▸ **WHAT IS REQUIRED**: Aside from the pictures, the entries should be given again exactly.
######
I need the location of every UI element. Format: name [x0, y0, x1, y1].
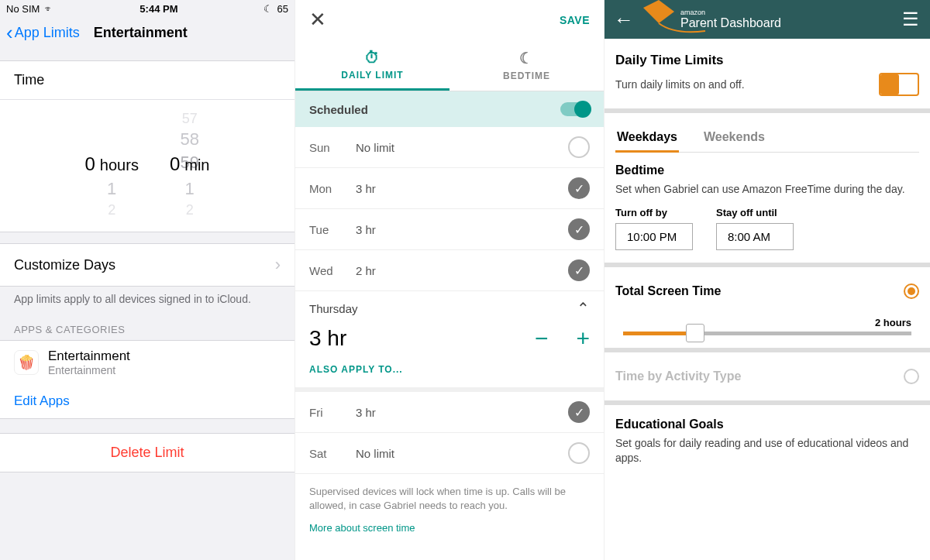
bedtime-desc: Set when Gabriel can use Amazon FreeTime… [615, 182, 919, 198]
category-row[interactable]: 🍿 Entertainment Entertainment [0, 341, 294, 384]
section-sub: Turn daily limits on and off. [615, 78, 745, 91]
page-title: Entertainment [94, 25, 188, 41]
customize-days-row[interactable]: Customize Days › [0, 244, 294, 286]
chevron-right-icon: › [275, 255, 281, 275]
ios-panel: No SIM ᯤ 5:44 PM ☾ 65 ‹ App Limits Enter… [0, 0, 294, 560]
carrier-label: No SIM [6, 3, 40, 15]
stopwatch-icon: ⏱ [295, 49, 450, 67]
brand-small: amazon [680, 9, 781, 16]
divider [604, 348, 930, 352]
minutes-column[interactable]: 57 58 59 0min 1 2 [170, 109, 210, 219]
delete-limit-button[interactable]: Delete Limit [0, 433, 294, 472]
check-icon[interactable] [568, 442, 590, 464]
save-button[interactable]: SAVE [560, 14, 590, 26]
screen-time-radio[interactable] [904, 283, 919, 299]
expanded-day-header[interactable]: Thursday ⌃ [295, 291, 604, 321]
slider-thumb[interactable] [686, 324, 704, 342]
limits-toggle[interactable] [879, 73, 919, 96]
status-bar: No SIM ᯤ 5:44 PM ☾ 65 [0, 0, 294, 16]
day-row-tue[interactable]: Tue 3 hr ✓ [295, 209, 604, 250]
stay-off-label: Stay off until [716, 207, 794, 218]
category-sub: Entertainment [48, 364, 130, 376]
clock: 5:44 PM [54, 3, 263, 15]
amazon-panel: ← amazon Parent Dashboard ☰ Daily Time L… [604, 0, 930, 560]
day-row-fri[interactable]: Fri 3 hr ✓ [295, 392, 604, 433]
moon-icon: ☾ [264, 3, 273, 15]
nav-bar: ‹ App Limits Entertainment [0, 16, 294, 53]
hours-column[interactable]: 0hours 1 2 [85, 109, 139, 219]
more-link[interactable]: More about screen time [295, 517, 604, 538]
scheduled-toggle[interactable] [560, 102, 590, 116]
check-icon[interactable]: ✓ [568, 259, 590, 281]
section-title: Daily Time Limits [615, 53, 919, 68]
back-icon[interactable]: ← [614, 8, 634, 32]
tab-weekdays[interactable]: Weekdays [615, 125, 679, 152]
expanded-day-value: 3 hr − + [295, 321, 604, 356]
check-icon[interactable]: ✓ [568, 218, 590, 240]
icloud-caption: App limits apply to all devices signed i… [0, 287, 294, 316]
screen-time-title: Total Screen Time [615, 284, 721, 298]
tab-weekends[interactable]: Weekends [702, 125, 766, 152]
turn-off-input[interactable]: 10:00 PM [615, 223, 693, 250]
screen-time-slider[interactable]: 2 hours [623, 317, 911, 335]
tab-bar: ⏱ DAILY LIMIT ☾ BEDTIME [295, 40, 604, 91]
day-row-sun[interactable]: Sun No limit [295, 127, 604, 168]
battery-pct: 65 [277, 3, 288, 15]
goals-desc: Set goals for daily reading and use of e… [615, 436, 919, 466]
wifi-icon: ᯤ [44, 3, 54, 15]
close-icon[interactable]: ✕ [309, 8, 326, 32]
divider [604, 400, 930, 405]
footer-note: Supervised devices will lock when time i… [295, 474, 604, 517]
check-icon[interactable]: ✓ [568, 177, 590, 199]
plus-button[interactable]: + [576, 325, 590, 352]
day-row-mon[interactable]: Mon 3 hr ✓ [295, 168, 604, 209]
back-button[interactable]: ‹ App Limits [6, 21, 80, 45]
activity-type-radio[interactable] [904, 369, 919, 384]
google-panel: ✕ SAVE ⏱ DAILY LIMIT ☾ BEDTIME Scheduled… [294, 0, 604, 560]
edit-apps-link[interactable]: Edit Apps [0, 384, 294, 418]
minus-button[interactable]: − [535, 325, 549, 352]
chevron-left-icon: ‹ [6, 21, 13, 45]
back-label: App Limits [15, 25, 80, 41]
also-apply-link[interactable]: ALSO APPLY TO... [295, 356, 604, 387]
tab-bedtime[interactable]: ☾ BEDTIME [450, 40, 604, 91]
moon-icon: ☾ [450, 49, 604, 67]
stay-off-input[interactable]: 8:00 AM [716, 223, 794, 250]
day-row-sat[interactable]: Sat No limit [295, 433, 604, 474]
popcorn-icon: 🍿 [14, 350, 39, 375]
tab-daily-limit[interactable]: ⏱ DAILY LIMIT [295, 40, 450, 91]
day-row-wed[interactable]: Wed 2 hr ✓ [295, 250, 604, 291]
goals-title: Educational Goals [615, 417, 919, 431]
turn-off-label: Turn off by [615, 207, 693, 218]
divider [604, 108, 930, 113]
check-icon[interactable] [568, 136, 590, 158]
divider [604, 263, 930, 267]
header-bar: ← amazon Parent Dashboard ☰ [604, 0, 930, 39]
category-name: Entertainment [48, 349, 130, 364]
time-header: Time [0, 61, 294, 100]
scheduled-row: Scheduled [295, 91, 604, 127]
activity-type-title: Time by Activity Type [615, 369, 741, 383]
group-header: APPS & CATEGORIES [0, 316, 294, 340]
slider-value: 2 hours [623, 317, 911, 328]
time-section: Time 0hours 1 2 57 58 59 0min 1 2 [0, 60, 294, 232]
chevron-up-icon: ⌃ [577, 299, 590, 318]
brand-title: Parent Dashboard [680, 16, 781, 30]
time-picker[interactable]: 0hours 1 2 57 58 59 0min 1 2 [0, 100, 294, 232]
menu-icon[interactable]: ☰ [902, 9, 919, 30]
check-icon[interactable]: ✓ [568, 401, 590, 423]
bedtime-title: Bedtime [615, 163, 919, 177]
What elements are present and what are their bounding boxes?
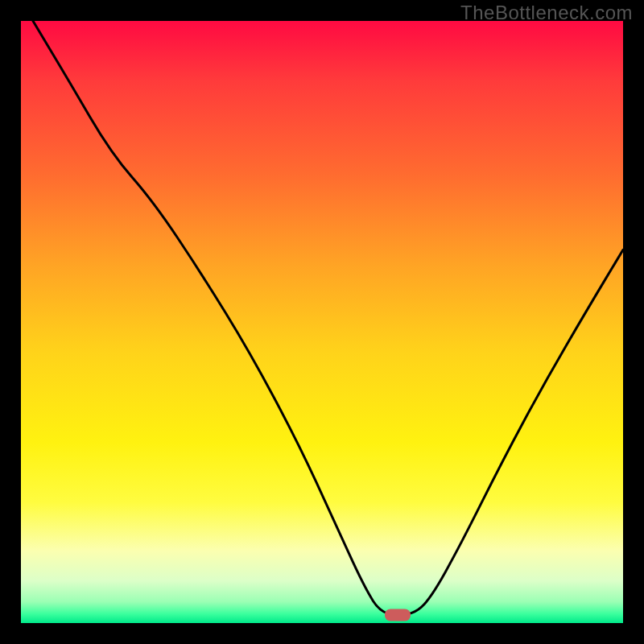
bottleneck-curve [21, 21, 623, 623]
optimal-marker [385, 609, 411, 621]
plot-area [21, 21, 623, 623]
chart-container: TheBottleneck.com [0, 0, 644, 644]
watermark-text: TheBottleneck.com [460, 2, 633, 24]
######
▸ **WRITTEN RESPONSE**:
I need the location of every UI element. Format: name [x0, y0, x1, y1].
bedtime-desc: Set when Gabriel can use Amazon FreeTime… [615, 182, 919, 198]
category-row[interactable]: 🍿 Entertainment Entertainment [0, 341, 294, 384]
section-sub: Turn daily limits on and off. [615, 78, 745, 91]
page-title: Entertainment [94, 25, 188, 41]
customize-days-row[interactable]: Customize Days › [0, 244, 294, 286]
chevron-right-icon: › [275, 255, 281, 275]
ios-panel: No SIM ᯤ 5:44 PM ☾ 65 ‹ App Limits Enter… [0, 0, 294, 560]
carrier-label: No SIM [6, 3, 40, 15]
stopwatch-icon: ⏱ [295, 49, 450, 67]
brand-small: amazon [680, 9, 781, 16]
divider [604, 348, 930, 352]
minutes-column[interactable]: 57 58 59 0min 1 2 [170, 109, 210, 219]
delete-limit-button[interactable]: Delete Limit [0, 433, 294, 472]
check-icon[interactable] [568, 442, 590, 464]
save-button[interactable]: SAVE [560, 14, 590, 26]
screen-time-radio[interactable] [904, 283, 919, 299]
expanded-day-header[interactable]: Thursday ⌃ [295, 291, 604, 321]
slider-thumb[interactable] [686, 324, 704, 342]
limits-toggle[interactable] [879, 73, 919, 96]
status-bar: No SIM ᯤ 5:44 PM ☾ 65 [0, 0, 294, 16]
day-row-tue[interactable]: Tue 3 hr ✓ [295, 209, 604, 250]
stay-off-label: Stay off until [716, 207, 794, 218]
category-sub: Entertainment [48, 364, 130, 376]
clock: 5:44 PM [54, 3, 263, 15]
amazon-panel: ← amazon Parent Dashboard ☰ Daily Time L… [604, 0, 930, 560]
day-row-fri[interactable]: Fri 3 hr ✓ [295, 392, 604, 433]
moon-icon: ☾ [264, 3, 273, 15]
nav-bar: ‹ App Limits Entertainment [0, 16, 294, 53]
hours-column[interactable]: 0hours 1 2 [85, 109, 139, 219]
more-link[interactable]: More about screen time [295, 517, 604, 538]
scheduled-toggle[interactable] [560, 102, 590, 116]
check-icon[interactable]: ✓ [568, 259, 590, 281]
section-title: Daily Time Limits [615, 53, 919, 68]
back-icon[interactable]: ← [614, 8, 634, 32]
tab-weekdays[interactable]: Weekdays [615, 125, 679, 152]
expanded-day-value: 3 hr − + [295, 321, 604, 356]
check-icon[interactable]: ✓ [568, 218, 590, 240]
icloud-caption: App limits apply to all devices signed i… [0, 287, 294, 316]
screen-time-title: Total Screen Time [615, 284, 721, 298]
tab-weekends[interactable]: Weekends [702, 125, 766, 152]
turn-off-input[interactable]: 10:00 PM [615, 223, 693, 250]
screen-time-slider[interactable]: 2 hours [623, 317, 911, 335]
tab-bar: ⏱ DAILY LIMIT ☾ BEDTIME [295, 40, 604, 91]
day-row-sun[interactable]: Sun No limit [295, 127, 604, 168]
battery-pct: 65 [277, 3, 288, 15]
goals-desc: Set goals for daily reading and use of e… [615, 436, 919, 466]
wifi-icon: ᯤ [44, 3, 54, 15]
close-icon[interactable]: ✕ [309, 8, 326, 32]
divider [604, 400, 930, 405]
footer-note: Supervised devices will lock when time i… [295, 474, 604, 517]
check-icon[interactable]: ✓ [568, 177, 590, 199]
plus-button[interactable]: + [576, 325, 590, 352]
day-row-mon[interactable]: Mon 3 hr ✓ [295, 168, 604, 209]
back-button[interactable]: ‹ App Limits [6, 21, 80, 45]
activity-type-radio[interactable] [904, 369, 919, 384]
google-panel: ✕ SAVE ⏱ DAILY LIMIT ☾ BEDTIME Scheduled… [294, 0, 604, 560]
edit-apps-link[interactable]: Edit Apps [0, 384, 294, 418]
minus-button[interactable]: − [535, 325, 549, 352]
chevron-left-icon: ‹ [6, 21, 13, 45]
back-label: App Limits [15, 25, 80, 41]
also-apply-link[interactable]: ALSO APPLY TO... [295, 356, 604, 387]
tab-bedtime[interactable]: ☾ BEDTIME [450, 40, 604, 91]
moon-icon: ☾ [450, 49, 604, 67]
stay-off-input[interactable]: 8:00 AM [716, 223, 794, 250]
day-row-sat[interactable]: Sat No limit [295, 433, 604, 474]
popcorn-icon: 🍿 [14, 350, 39, 375]
tab-daily-limit[interactable]: ⏱ DAILY LIMIT [295, 40, 450, 91]
day-row-wed[interactable]: Wed 2 hr ✓ [295, 250, 604, 291]
goals-title: Educational Goals [615, 417, 919, 431]
turn-off-label: Turn off by [615, 207, 693, 218]
divider [604, 108, 930, 113]
check-icon[interactable] [568, 136, 590, 158]
divider [604, 263, 930, 267]
header-bar: ← amazon Parent Dashboard ☰ [604, 0, 930, 39]
category-name: Entertainment [48, 349, 130, 364]
time-header: Time [0, 61, 294, 100]
scheduled-row: Scheduled [295, 91, 604, 127]
activity-type-title: Time by Activity Type [615, 369, 741, 383]
group-header: APPS & CATEGORIES [0, 316, 294, 340]
slider-value: 2 hours [623, 317, 911, 328]
time-section: Time 0hours 1 2 57 58 59 0min 1 2 [0, 60, 294, 232]
chevron-up-icon: ⌃ [577, 299, 590, 318]
brand-title: Parent Dashboard [680, 16, 781, 30]
time-picker[interactable]: 0hours 1 2 57 58 59 0min 1 2 [0, 100, 294, 232]
menu-icon[interactable]: ☰ [902, 9, 919, 30]
check-icon[interactable]: ✓ [568, 401, 590, 423]
bedtime-title: Bedtime [615, 163, 919, 177]
What elements are present and what are their bounding boxes?
bottleneck-curve [21, 21, 623, 623]
optimal-marker [385, 609, 411, 621]
plot-area [21, 21, 623, 623]
chart-container: TheBottleneck.com [0, 0, 644, 644]
watermark-text: TheBottleneck.com [460, 2, 633, 24]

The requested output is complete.